The Labour Party’s growth as a movement under Corbyn is the best hope yet of defeating the neoliberal project
The elites fear movements more that single-issue politics
With Corbyn’s second leadership victory, the wrath of the media is now turned on his supporters, especially those they can label as part of a movement such as Momentum.
Movement is a dirty word. Think how the media appended the term to ‘Occupy’ to signal something rather distasteful. There is no doubt that a lot of coverage relies on a greater or lesser unconscious reminder of our bowels.
Movements are dangerous for the elites. Movements signal a rising awareness. Where the elites and their mainstream media mouthpieces are willing to condescend to cover single issue groupings like Bring Back British Rail or Save The Whale, coverage of progressive movements must always be negative because movements happen when something more fundamental is at stake; the totality of our lives. And awareness of what is threatening our lives must endanger what causes that threat.
A movement that can rise above a single issue and reveal just how the whole range of neoliberal policies is destroying lives, communities, the economy, and the planet is an existential threat to those in whose interest these things are done.
We see the anti-movement bias in the coverage of Momentum and the supporters of Jeremy Corbyn. That these supporters now represent a healthy portion of the Labour Party — and will no doubt soon swell the party ranks further — shows clearly where mainstream media and political bias resides. They feel under threat and so must attack.

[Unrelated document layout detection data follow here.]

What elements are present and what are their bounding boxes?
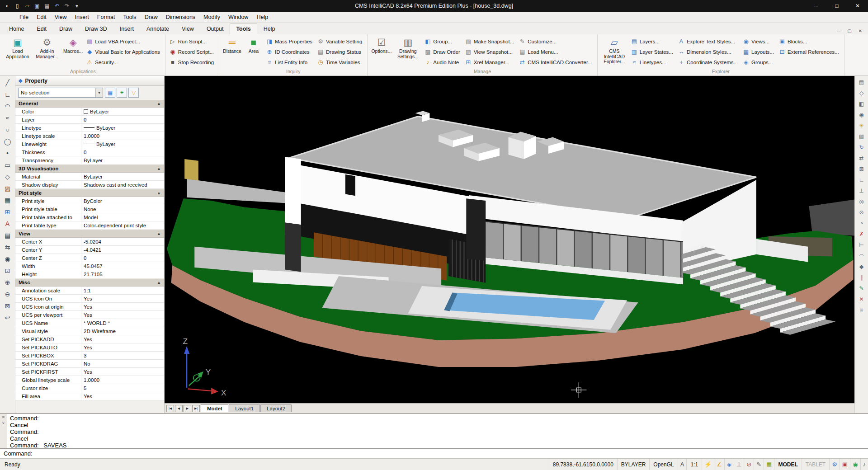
linetypes-item[interactable]: ≈Linetypes... [630,57,675,67]
draw-spline-icon[interactable]: ≈ [2,112,14,124]
redo-icon[interactable]: ↷ [62,1,71,10]
command-close-button[interactable]: ✕ [2,415,5,419]
property-value[interactable]: * WORLD * [81,320,164,326]
lights-icon[interactable]: ☀ [856,120,868,131]
property-value[interactable]: Yes [81,345,164,350]
property-value[interactable]: 1:1 [81,288,164,293]
snap-center-icon[interactable]: ◎ [856,196,868,207]
command-history[interactable]: ✕ ˅ Command:CancelCommand:CancelCommand:… [0,413,868,448]
grid-toggle-icon[interactable]: ▦ [764,459,774,470]
etrack-toggle-icon[interactable]: ⊘ [744,459,754,470]
zoom-realtime-icon[interactable]: ◉ [2,253,14,265]
load-vba-project-item[interactable]: ▥Load VBA Project... [85,36,162,47]
mdi-restore-button[interactable]: ▢ [845,27,854,34]
layer-states-item[interactable]: ▥Layer States... [630,47,675,57]
quick-select-button[interactable]: ✦ [117,88,127,98]
property-value[interactable]: Color-dependent print style [81,223,164,228]
properties-list-icon[interactable]: ≡ [856,305,868,315]
layers-item[interactable]: ▤Layers... [630,36,675,47]
options-button[interactable]: ☑Options... [370,35,392,55]
snap-perpendicular-icon[interactable]: ⊢ [856,240,868,250]
property-value[interactable]: 0 [81,150,164,155]
draw-polygon-icon[interactable]: ◇ [2,171,14,183]
insert-block-icon[interactable]: ⊞ [2,206,14,218]
make-snapshot-item[interactable]: ▧Make Snapshot... [464,36,517,47]
zoom-in-icon[interactable]: ⊕ [2,277,14,288]
draw-hatch-icon[interactable]: ▨ [2,183,14,194]
load-application-button[interactable]: ▣Load Application [4,35,32,60]
new-file-icon[interactable]: ▯ [13,1,22,10]
draw-circle-icon[interactable]: ○ [2,124,14,136]
polar-toggle-icon[interactable]: ∠ [714,459,724,470]
snap-tangent-icon[interactable]: ◠ [856,250,868,261]
intellicad-converter-item[interactable]: ⇄CMS IntelliCAD Converter... [518,57,594,67]
section-header-3d-visualisation[interactable]: 3D Visualisation▲ [15,164,164,173]
tab-help[interactable]: Help [257,24,282,34]
security-item[interactable]: ⚠Security... [85,57,162,67]
draw-order-item[interactable]: ▩Draw Order [423,47,462,57]
snap-node-icon[interactable]: ⊙ [856,207,868,218]
annotation-scale[interactable]: 1:1 [686,459,702,470]
time-variables-item[interactable]: ◷Time Variables [316,57,364,67]
visual-basic-item[interactable]: ◆Visual Basic for Applications [85,47,162,57]
ortho-toggle-icon[interactable]: ⊥ [734,459,744,470]
property-value[interactable]: Yes [81,304,164,310]
menu-item-insert[interactable]: Insert [71,13,93,22]
macros-button[interactable]: ◈Macros... [62,35,84,55]
property-value[interactable]: 45.0457 [81,263,164,269]
snap-endpoint-icon[interactable]: ∟ [856,174,868,185]
layout-tab-layout1[interactable]: Layout1 [229,404,260,412]
add-in-manager-button[interactable]: ⚙Add-In Manager... [33,35,61,60]
external-references-item[interactable]: ⊡External References... [778,47,841,57]
pick-entities-button[interactable]: ▦ [105,88,115,98]
menu-item-help[interactable]: Help [252,13,272,22]
draw-arc-icon[interactable]: ◠ [2,100,14,112]
menu-item-file[interactable]: File [15,13,33,22]
property-value[interactable]: 1.0000 [81,133,164,139]
blocks-item[interactable]: ▣Blocks... [778,36,841,47]
audio-note-item[interactable]: ♪Audio Note [423,57,462,67]
app-logo-icon[interactable]: ◐ [3,1,12,10]
zoom-previous-icon[interactable]: ↩ [2,312,14,324]
orbit-icon[interactable]: ↻ [856,142,868,153]
section-header-misc[interactable]: Misc▲ [15,278,164,287]
zoom-out-icon[interactable]: ⊖ [2,288,14,300]
open-file-icon[interactable]: ▱ [23,1,32,10]
property-value[interactable]: 1.0000 [81,377,164,383]
property-value[interactable]: No [81,361,164,367]
drawing-status-item[interactable]: ▤Drawing Status [316,47,364,57]
tab-output[interactable]: Output [200,24,230,34]
menu-item-tools[interactable]: Tools [119,13,140,22]
named-views-icon[interactable]: ▤ [856,77,868,88]
close-button[interactable]: ✕ [847,0,868,12]
distance-button[interactable]: ═Distance [222,35,242,55]
property-value[interactable]: ByColor [81,198,164,204]
selection-dropdown[interactable]: No selection ▾ [18,88,103,98]
property-value[interactable]: ByLayer [81,141,164,147]
snap-toggle-icon[interactable]: ⚡ [702,459,714,470]
property-value[interactable]: ByLayer [81,109,164,114]
menu-item-modify[interactable]: Modify [199,13,224,22]
property-value[interactable]: 3 [81,353,164,358]
list-entity-info-item[interactable]: ≡List Entity Info [265,57,315,67]
id-coordinates-item[interactable]: ⊕ID Coordinates [265,47,315,57]
property-value[interactable]: Yes [81,369,164,375]
variable-setting-item[interactable]: ⚙Variable Setting [316,36,364,47]
menu-item-window[interactable]: Window [224,13,252,22]
record-script-item[interactable]: ◉Record Script... [168,47,216,57]
draw-text-icon[interactable]: A [2,218,14,230]
qat-dropdown-icon[interactable]: ▾ [72,1,81,10]
annotation-visibility-icon[interactable]: A [678,459,687,470]
property-value[interactable]: 21.7105 [81,272,164,277]
filter-button[interactable]: ▽ [128,88,139,98]
layouts-item[interactable]: ▦Layouts... [741,47,776,57]
materials-icon[interactable]: ▨ [856,131,868,142]
audio-icon[interactable]: ♪ [860,459,868,470]
property-value[interactable]: Yes [81,312,164,318]
viewport[interactable]: Z Y X [165,76,854,403]
render-icon[interactable]: ◉ [856,109,868,120]
property-value[interactable]: Shadows cast and received [81,182,164,188]
area-button[interactable]: ■Area [244,35,264,55]
snap-quadrant-icon[interactable]: ◔ [856,218,868,229]
tab-view[interactable]: View [175,24,200,34]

It is to be expected of the extreme right in the form of the Daily Mail, Daily Express, and The Sun, but that it also emanates from traditionally liberal sources such as the BBC and The Guardian shows just how much the neoliberal project has captured the economic and political conversation. It underlines just how far to the right what are regarded as mainstream views now lie.
It was the Conservatives under Thatcher and then New Labour under Blair who created the environment in which movements were first banished from political discourse and then rendered not only obsolete but seen as regressive and unnecessary. We were suddenly all individuals and there was no need to consider ourselves part of a society. We went from citizens to customers because everything now was about buying and being sold.
Margaret Thatcher fatally weakened the unions — work continued under New Labour in its obscene haste to be regarded as the ally of big business rather than the working man or woman — and undermined for ever the idea that collective bargaining was a mainstay of fairness and economic justice.
With movements sidelined — in particular the unions — there were no voices raised against the neoliberal project as it destroyed our manufacturing and heavy industry, allowed corporations to dictate legislation in Whitehall, and savagely attacked the very planet that supports us. The miners in the mid 1980s as they battled Thatcher showed what might have been achieved had there been a less fearful and compliant TUC at the time. The battle’s ferociousness also revealed how high the stakes were for the right at the time.
Chris Hedges puts it perfectly on page 194 of Death Of The Liberal Class:
The decimation of our manufacturing base, the rise of the corporate state, and the contamination of our environment could have been fought by militant movements and radicals, but with these voices banished, there were no real impediments to the self-destructive forces of corporate power.
And the opposite is true: if movements and radical voices emerge, hope returns and there is a chance that some, if not all, of these neoliberal attacks on society may be reversed.
This is the hope that Corbyn’s second victory ignites and, on the back of John McDonnell’s speech at the Labour Party Conference today, it could be that the fatal blow against neoliberalism may not be that far away.